# Probleme mit Partionierung?



## Shakron (30. Mai 2001)

Ich will auf meinem PC Apache und den MS SQL-Server installieren. Jetzt frag ich mich ob es da vielleicht Probleme gibt, da ich meine Festplatte in 2 Partitionierungen geteilt habe und auf der einen Win98, auf der anderen Win2000 läuft.
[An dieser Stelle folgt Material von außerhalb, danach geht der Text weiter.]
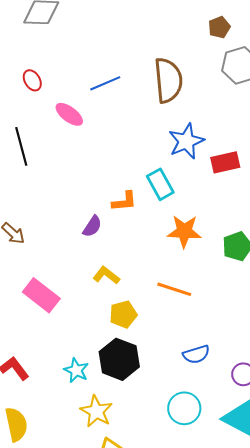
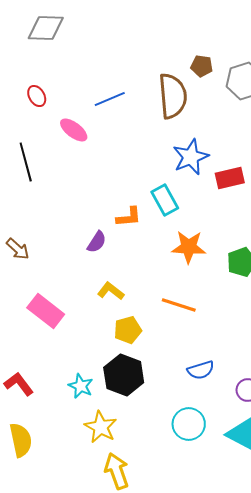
brown pentagon: (219, 27) -> (202, 66), moved, turned 30

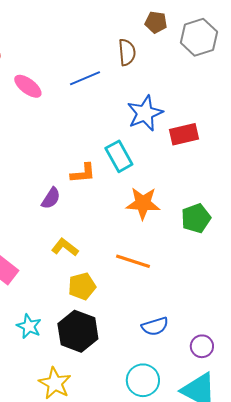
brown semicircle: (173, 96) -> (127, 52), size x0.6
blue line: (110, 99) -> (85, 78), moved
cyan star: (81, 386) -> (29, 326), moved

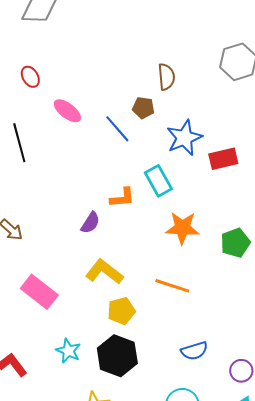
brown pentagon: (156, 22) -> (143, 108), moved
blue line: (85, 78) -> (117, 129), moved, turned 72
yellow L-shape: (65, 247) -> (104, 272), size x1.4

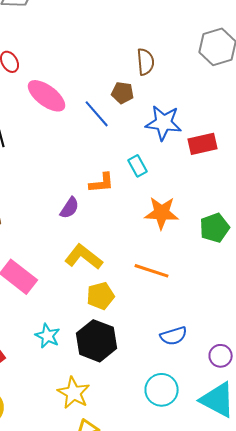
pink ellipse: (67, 111) -> (47, 96), size x1.4
blue star: (184, 138) -> (164, 123), turned 30
cyan rectangle: (158, 181) -> (138, 166), size x0.7

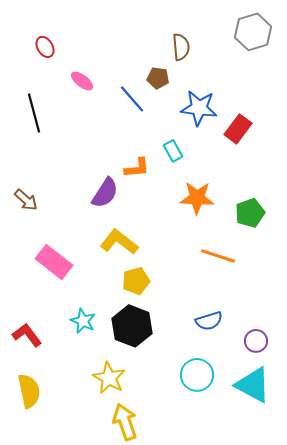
pink ellipse: (47, 96) -> (82, 81), size x0.6
red rectangle: (203, 144) -> (238, 129), turned -40
purple semicircle: (70, 208) -> (105, 193), size x1.4
orange line: (152, 271) -> (218, 256), moved

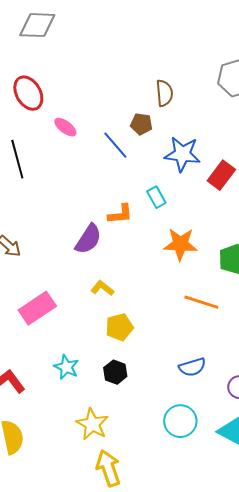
red ellipse: (45, 47) -> (28, 93), size x1.6
yellow L-shape: (119, 242) -> (102, 288), size x0.6
pink rectangle: (54, 262) -> (37, 308), turned -72
black hexagon: (132, 326) -> (115, 372), size x0.6

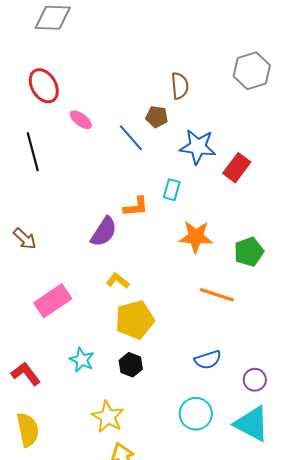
cyan rectangle: (156, 197) -> (172, 190), turned 45
yellow pentagon: (119, 327) -> (135, 320), size x1.4

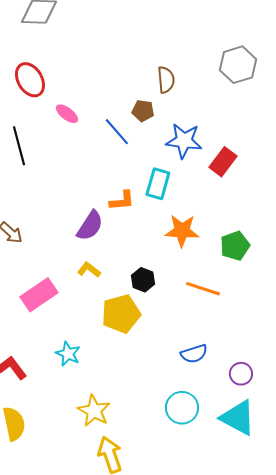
cyan rectangle: (172, 190) -> (158, 184), size x1.4
yellow L-shape: (118, 281) -> (89, 270), moved
black hexagon: (131, 365) -> (143, 280), moved

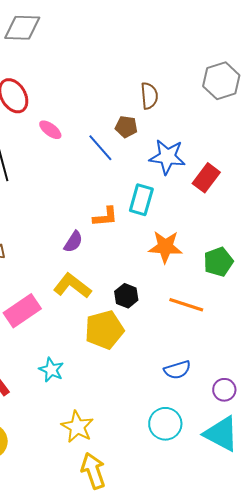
purple semicircle: (90, 226) -> (73, 242), size x0.7
yellow L-shape: (89, 270) -> (72, 286), size x1.6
Die Progs will ich auf der C installieren (mehr Platz) aber da ist Win98 und ich will mit den Progs in Win2000 arbeiten ... ist das überhaupt möglich oder werde ich meine Partitionierung über den Haufen schmeißen müssen?

... bzw wie ist sowas wenn man 2 Festplatten hat?

Danke, Shakron


----------



## ufoman2 (30. Mai 2001)

*mal überlegen*

hmmm, hast du denn nur diese 2 partitionen oder hast du nich eine dritte (logische partition), die beiden primär partitionen zugänglich ist? dann hätte ich das teil auf dieser logischen partition installiert.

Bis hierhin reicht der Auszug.